# Ipilot Thrust goes in and out. Steering always works. HELP



## HewesYourDaddy (11 mo ago)

I have a 24V 70lb thrust I pilot. It is the older model that deploys with the big black clip on the front and retracts with the small black pedal. I have full power for steering and my gps services work fine. I have noticed that sometimes the thrust will cut out. When I turn the motor, it will cut back in. It does this at all speeds. Basically if I have thrust on and make a full RH revolution, the thrust will turn off and on. Once I have the cord wrapped around the shaft once, it seems to work fine. I have full range of thrust when it is working fine. To me, this issue points to a faulty connection. I opened up the head of the motor and all connections looked fine. I did not look into the connection that sends power down the shaft because it was heat shrunk, but it seemed fine from the outside. Any tips would be greatly appreciated!


----------



## Todd Thibodeaux (Mar 31, 2020)

HewesYourDaddy said:


> I have a 24V 70lb thrust I pilot. It is the older model that deploys with the big black clip on the front and retracts with the small black pedal. I have full power for steering and my gps services work fine. I have noticed that sometimes the thrust will cut out. When I turn the motor, it will cut back in. It does this at all speeds. Basically if I have thrust on and make a full RH revolution, the thrust will turn off and on. Once I have the cord wrapped around the shaft once, it seems to work fine. I have full range of thrust when it is working fine. To me, this issue points to a faulty connection. I opened up the head of the motor and all connections looked fine. I did not look into the connection that sends power down the shaft because it was heat shrunk, but it seemed fine from the outside. Any tips would be greatly appreciated!

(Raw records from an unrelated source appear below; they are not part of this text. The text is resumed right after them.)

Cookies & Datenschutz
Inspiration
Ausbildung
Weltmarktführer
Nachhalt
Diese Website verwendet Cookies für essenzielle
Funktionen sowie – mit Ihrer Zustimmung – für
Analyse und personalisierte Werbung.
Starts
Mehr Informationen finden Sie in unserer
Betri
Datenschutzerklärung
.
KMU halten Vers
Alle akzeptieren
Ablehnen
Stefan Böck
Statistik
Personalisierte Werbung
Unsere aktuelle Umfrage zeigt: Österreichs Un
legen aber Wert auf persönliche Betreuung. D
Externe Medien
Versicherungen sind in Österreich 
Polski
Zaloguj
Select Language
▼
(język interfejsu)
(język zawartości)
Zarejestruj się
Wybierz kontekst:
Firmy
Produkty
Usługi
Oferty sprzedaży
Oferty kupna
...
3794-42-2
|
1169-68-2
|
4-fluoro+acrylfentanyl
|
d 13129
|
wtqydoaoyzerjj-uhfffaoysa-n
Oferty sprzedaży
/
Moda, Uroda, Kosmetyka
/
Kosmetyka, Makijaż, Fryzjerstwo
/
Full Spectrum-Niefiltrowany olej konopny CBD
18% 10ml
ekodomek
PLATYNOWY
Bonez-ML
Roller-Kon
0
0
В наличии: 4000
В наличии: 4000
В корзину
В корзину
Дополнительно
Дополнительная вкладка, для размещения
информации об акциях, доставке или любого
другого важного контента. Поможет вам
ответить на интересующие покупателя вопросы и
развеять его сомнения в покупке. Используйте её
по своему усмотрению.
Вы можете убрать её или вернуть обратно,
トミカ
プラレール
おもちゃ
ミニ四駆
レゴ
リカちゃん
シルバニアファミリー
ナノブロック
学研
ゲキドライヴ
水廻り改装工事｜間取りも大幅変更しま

 Call northwest trolling motors they sell Minn Kota parts and are very knowledgeable about trouble shooting seems like it could be armature related


----------



## mt hwy (Mar 18, 2021)

I have a 2012 24v 80 lb i-Pilot. Was acting strange, mostly cutting out propeller at anything above 3/10 on the remote. I dug into it and the main power cord where it attached to the circuit board upon entering the engine, I forget it was either the black or red wire - the connection was corroded into oblivion. I cleaned it up and everything worked fine. I also cleaned up the other main wire connection there, too. I think the older models, if used in the salt, are gonna have corroded connections which cause problems - just like so much other electrical stuff on boats.


----------



## lemaymiami (Feb 9, 2007)

And if all else fails - contact Minn Kota directly... their folks will talk you through problems if at all possible (0r tell you straight up you need a professional - and the closest certified shop near you... ). I've had great luck with them as just an ordinary customer... 
However it works out please post up what you learn - lots of folks here will read whatever you have to say... me included...


----------



## mt hwy (Mar 18, 2021)

lemaymiami said:


> However it works out please post up what you learn - lots of folks here will read whatever you have to say... me included...

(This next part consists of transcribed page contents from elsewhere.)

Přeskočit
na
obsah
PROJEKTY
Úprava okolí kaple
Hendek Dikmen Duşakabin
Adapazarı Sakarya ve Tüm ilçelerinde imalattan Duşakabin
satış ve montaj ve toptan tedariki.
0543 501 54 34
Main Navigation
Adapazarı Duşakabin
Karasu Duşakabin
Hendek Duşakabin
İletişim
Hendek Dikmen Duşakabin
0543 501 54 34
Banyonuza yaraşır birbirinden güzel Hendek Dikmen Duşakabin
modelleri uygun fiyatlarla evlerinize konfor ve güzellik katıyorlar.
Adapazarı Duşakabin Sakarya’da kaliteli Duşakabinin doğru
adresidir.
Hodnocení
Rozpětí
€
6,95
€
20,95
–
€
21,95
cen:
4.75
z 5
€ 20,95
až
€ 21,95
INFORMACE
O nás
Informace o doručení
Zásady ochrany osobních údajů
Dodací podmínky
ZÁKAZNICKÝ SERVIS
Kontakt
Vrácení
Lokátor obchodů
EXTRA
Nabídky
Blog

Agree, totally interested in your outcome as I've had to work through something similar - and I can see it potentially happening to me again ..


----------



## 60hertz (Oct 31, 2008)

Mine did the same thing - check the shear pin on the prop shaft.


----------



## DBStoots (Jul 9, 2011)

60hertz said:


> Mine did the same thing - check the shear pin on the prop shaft.


Common problem


----------



## HewesYourDaddy (11 mo ago)

Thanks for all of the information fellas! I get off work early on Fridays and will give it a shot.
@DBStoots I fish a lot of oysters and have sheared plenty of those pins. I keep a spare onboard as well. I did find a great trick however. I was in a pinch with a broken shear pin, so I found an allen wrench that fit the hole on the shaft and cut it to fit. This shear pin has lasted much longer than minkotas typically do.


----------



## DBStoots (Jul 9, 2011)

HewesYourDaddy said:


> Thanks for all of the information fellas! I get off work early on Fridays and will give it a shot.
> @DBStoots I fish a lot of oysters and have sheared plenty of those pins. I keep a spare onboard as well. I did find a great trick however. I was in a pinch with a broken shear pin, so I found an allen wrench that fit the hole on the shaft and cut it to fit. This shear pin has lasted much longer than minkotas typically do.


Yes, I learned the hard way too, and now keep some spares on board!


----------



## HewesYourDaddy (11 mo ago)

Thanks for the responses. I have tank tested the motor on new power and everything works as it should. All I can figure is that my current battery system doesn't have the voltage to get thrust, but is enough to power the steering motor and GPS. New batteries are on the way!


----------